Developments in the field of Artificial Intelligence (AI), and particularly large language models (LLMs), have created a 'perfect storm' for observing 'sparks' of Artificial General Intelligence (AGI) that are spurious. Like simpler models, LLMs distill meaningful representations in their latent embeddings that have been shown to correlate with external variables. Nonetheless, the correlation of such representations has often been linked to human-like intelligence in the latter but not the former. We probe models of varying complexity including random projections, matrix decompositions, deep autoencoders and transformers: all of them successfully distill information that can be used to predict latent or external variables and yet none of them have previously been linked to AGI. We argue and empirically demonstrate that the finding of meaningful patterns in latent spaces of models cannot be seen as evidence in favor of AGI. Additionally, we review literature from the social sciences that shows that humans are prone to seek such patterns and anthropomorphize. We conclude that both the methodological setup and common public image of AI are ideal for the misinterpretation that correlations between model representations and some variables of interest are 'caused' by the model's understanding of underlying 'ground truth' relationships. We, therefore, call for the academic community to exercise extra caution, and to be keenly aware of principles of academic integrity, in interpreting and communicating about AI research outcomes.
Counterfactual explanations offer an intuitive and straightforward way to explain black-box models and offer algorithmic recourse to individuals. To address the need for plausible explanations, existing work has primarily relied on surrogate models to learn how the input data is distributed. This effectively reallocates the task of learning realistic explanations for the data from the model itself to the surrogate. Consequently, the generated explanations may seem plausible to humans but need not necessarily describe the behaviour of the black-box model faithfully.

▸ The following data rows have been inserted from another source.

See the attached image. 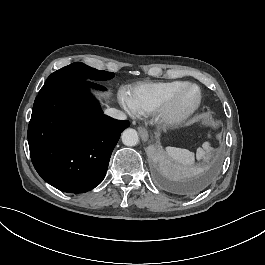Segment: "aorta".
Segmentation results:
<instances>
[{"mask_svg":"<svg viewBox=\"0 0 265 265\" xmlns=\"http://www.w3.org/2000/svg\"><path fill=\"white\" fill-rule=\"evenodd\" d=\"M121 138H122L123 144L126 146H135L139 142L137 131L132 128L126 129L122 133Z\"/></svg>","mask_w":265,"mask_h":265,"instance_id":"1","label":"aorta"}]
</instances>
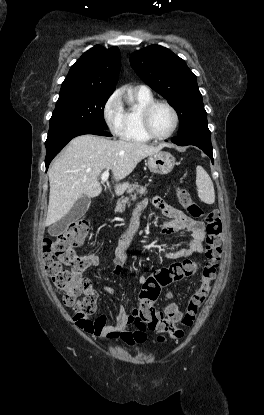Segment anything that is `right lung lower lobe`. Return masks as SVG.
Wrapping results in <instances>:
<instances>
[{"mask_svg": "<svg viewBox=\"0 0 264 415\" xmlns=\"http://www.w3.org/2000/svg\"><path fill=\"white\" fill-rule=\"evenodd\" d=\"M84 134H94V135H101V136H111L110 133L103 131L101 129L96 128H87L72 132L64 137L59 138L58 140L47 144L46 145V158H45V165L46 170L49 167L50 162L52 159L63 149V147L74 137Z\"/></svg>", "mask_w": 264, "mask_h": 415, "instance_id": "obj_1", "label": "right lung lower lobe"}]
</instances>
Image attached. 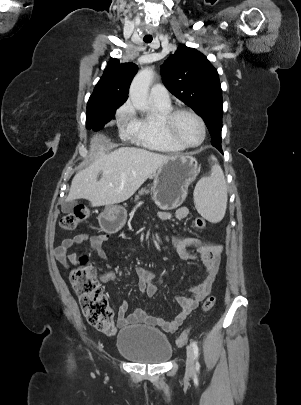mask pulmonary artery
Wrapping results in <instances>:
<instances>
[{
	"label": "pulmonary artery",
	"instance_id": "e3ab8cb5",
	"mask_svg": "<svg viewBox=\"0 0 301 405\" xmlns=\"http://www.w3.org/2000/svg\"><path fill=\"white\" fill-rule=\"evenodd\" d=\"M150 100L162 106L170 105L169 92L162 84H156L151 88Z\"/></svg>",
	"mask_w": 301,
	"mask_h": 405
}]
</instances>
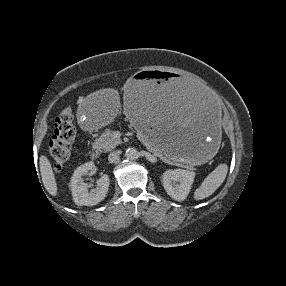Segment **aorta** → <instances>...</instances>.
<instances>
[{
  "instance_id": "aorta-1",
  "label": "aorta",
  "mask_w": 286,
  "mask_h": 286,
  "mask_svg": "<svg viewBox=\"0 0 286 286\" xmlns=\"http://www.w3.org/2000/svg\"><path fill=\"white\" fill-rule=\"evenodd\" d=\"M125 156L127 159L134 160L138 158V151L135 148H128L126 150Z\"/></svg>"
}]
</instances>
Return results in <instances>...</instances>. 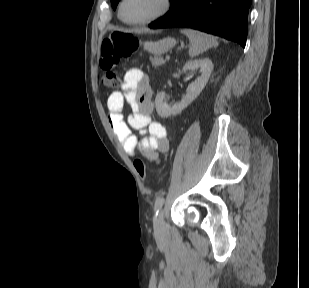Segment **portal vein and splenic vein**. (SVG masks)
<instances>
[{
	"label": "portal vein and splenic vein",
	"instance_id": "1",
	"mask_svg": "<svg viewBox=\"0 0 309 288\" xmlns=\"http://www.w3.org/2000/svg\"><path fill=\"white\" fill-rule=\"evenodd\" d=\"M165 59L169 60L170 59V55H166Z\"/></svg>",
	"mask_w": 309,
	"mask_h": 288
}]
</instances>
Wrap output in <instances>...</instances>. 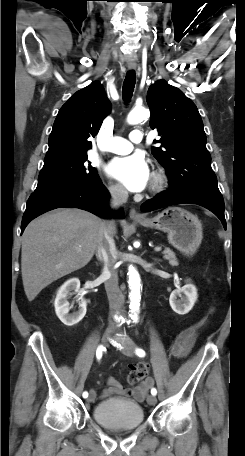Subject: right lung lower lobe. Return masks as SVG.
Here are the masks:
<instances>
[{"instance_id": "right-lung-lower-lobe-1", "label": "right lung lower lobe", "mask_w": 245, "mask_h": 456, "mask_svg": "<svg viewBox=\"0 0 245 456\" xmlns=\"http://www.w3.org/2000/svg\"><path fill=\"white\" fill-rule=\"evenodd\" d=\"M109 193L101 179L81 186H69L44 192H34L28 199L22 219L21 234L30 221L39 215L60 207H77L103 218L122 217V212H112L106 202Z\"/></svg>"}]
</instances>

We formalize this notion of faithfulness through the introduction of a tailored evaluation metric and propose a novel algorithmic framework for generating Energy-Constrained Conformal Counterfactuals that are only as plausible as the model permits. Through extensive empirical studies, we demonstrate that ECCCo reconciles the need for faithfulness and plausibility. In particular, we show that for models with gradient access, it is possible to achieve state-of-the-art performance without the need for surrogate models. To do so, our framework relies solely on properties defining the black-box model itself by leveraging recent advances in energy-based modelling and conformal prediction. To our knowledge, this is the first venture in this direction for generating faithful counterfactual explanations. Thus, we anticipate that ECCCo can serve as a baseline for future research. We believe that our work opens avenues for researchers and practitioners seeking tools to better distinguish trustworthy from unreliable models.